Minimal perturbation strategies: Strong attacks can achieve successful evasion with as few as 4 feature flips on non-robust models, and 10 with advanced defenses (e.g., PAD-SMA) for 50% evasion (Jafari et al., 14 May 2025).

6. Open Problems and Research Directions

Current research identifies several open problems:

Black-box attack scaling: White-box methods relying on gradients (e.g., sigma-binary) are highly effective but impractical in settings where gradients are unavailable. Surrogate model training, RL-guided sample manipulation, and genetic algorithms are active areas for query-efficient, black-box adversarial malware generation (Rigaki et al., 2023, Ebrahimi et al., 2020).
Certified robustness: Provable certificates protecting against all discrete manipulations within Hamming balls are not yet standard; research into randomized smoothing and combinatorial abstraction for malware remains ongoing (Jafari et al., 14 May 2025).
Semantic and compositional constraints: Incorporating control-flow graph, manifest, or structural integrity checks into adversarial training is necessary for closing the gap between feature-space and real-world executable constraints (Jafari et al., 14 May 2025).
Section-level and multi-view detection: Per-section, monotonic, or graph-structured feature representations show promise against binary-level attacks, particularly for PE/ELF binaries where attackers otherwise manipulate volatile fields (Abusnaina et al., 2023). Multi-view (binary plus disassembly/source code) architectures further mitigate attack transfer (Hu et al., 2022).
Adaptive arms race: As new attacks (e.g., sigma-binary, RL-guided mutation) reveal blind spots in detectors and adversarial training methods, continued adversary-defender co-evolution is a central challenge.

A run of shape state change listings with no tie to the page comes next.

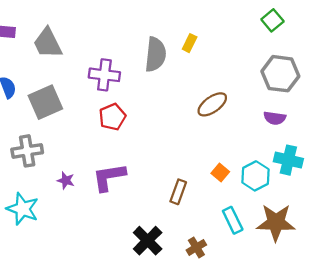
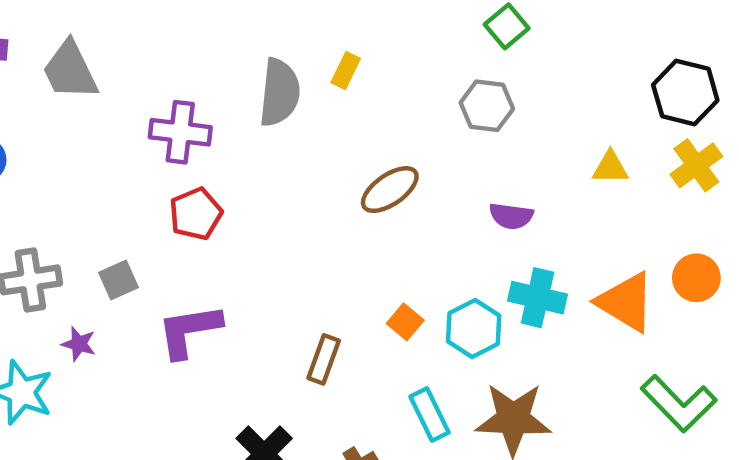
gray hexagon: (280, 74) -> (487, 106), moved, size x0.7
gray square: (45, 102) -> (119, 280), moved, size x0.6
purple star: (66, 180) -> (79, 344), moved

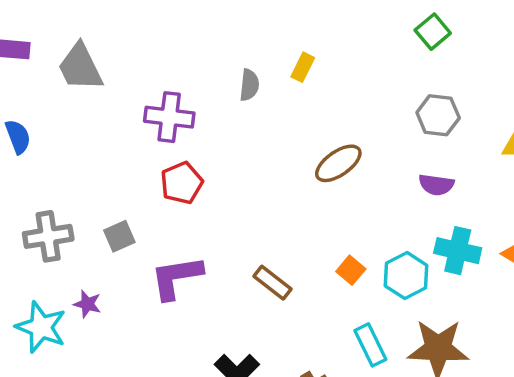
gray semicircle: (280, 93) -> (249, 85), size x0.6
gray hexagon: (487, 106) -> (438, 115), moved
purple star: (79, 344) -> (87, 304), moved
brown rectangle: (324, 359) -> (272, 283), moved, turned -72

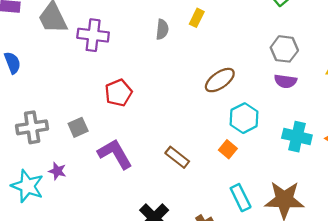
purple cross: (169, 117) -> (93, 35), moved
purple semicircle: (436, 185) -> (285, 81), moved
cyan hexagon: (406, 276) -> (244, 118), moved
purple L-shape: (176, 277) -> (115, 154), turned 69

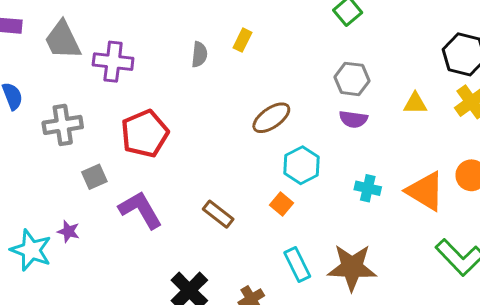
red pentagon: (118, 93) -> (145, 134), size x1.4
gray cross: (32, 127) -> (63, 125), moved
cyan cross: (297, 137) -> (368, 188), size x0.7

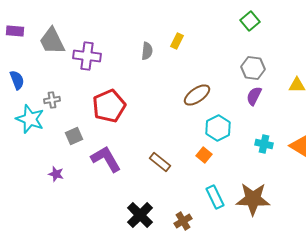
purple semicircle: (353, 119) -> (254, 96), turned 108
gray cross: (63, 125) -> (52, 100), size x0.6
cyan star: (31, 250) -> (30, 119), moved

7. Summary Table: Principal Techniques for Generating Adversarial Malware Binaries

Attack Family	Domain	Optimization Mode	Typical Perturbation	Reference
Sigma-binary, PBR	Binary feature	Gradients, white	Feature flips (4–20 bits)	(Jafari et al., 14 May 2025)
Gradient append, FGSM	Raw bytes	Gradients, white	EOF or slack byte updates	(Suciu et al., 2018)
Header gradient/IG	Raw bytes	Gradients, white	DOS header bytes (<100)	(Demetrio et al., 2019)
GAMMA (Genetic, padding/inj)	Raw bytes	Black-box, search	Section padding/injection	(Dasgupta et al., 2021)
MalRNN	Raw bytes	Seq2Seq, black	Overlay add (benign-like)	(Ebrahimi et al., 2020)
MEME	Raw bytes	RL/surrogate, black	Multi-step PE modifications	(Rigaki et al., 2023)
Instrumentation gadgets	Wasm, bytecode	Grey-box, substitute	Dead code, dead-data bytes	(Loose et al., 2023)

These collectively illustrate that adversarial malware binaries present a severe challenge to both conventional and state-of-the-art ML-based malware defenses, necessitating continued development of structurally aware training, robust feature engineering, and adaptive ensemble approaches. The ongoing arms race between adversarial binary generation and robust ML malware detection frameworks remains an active frontier (Jafari et al., 14 May 2025).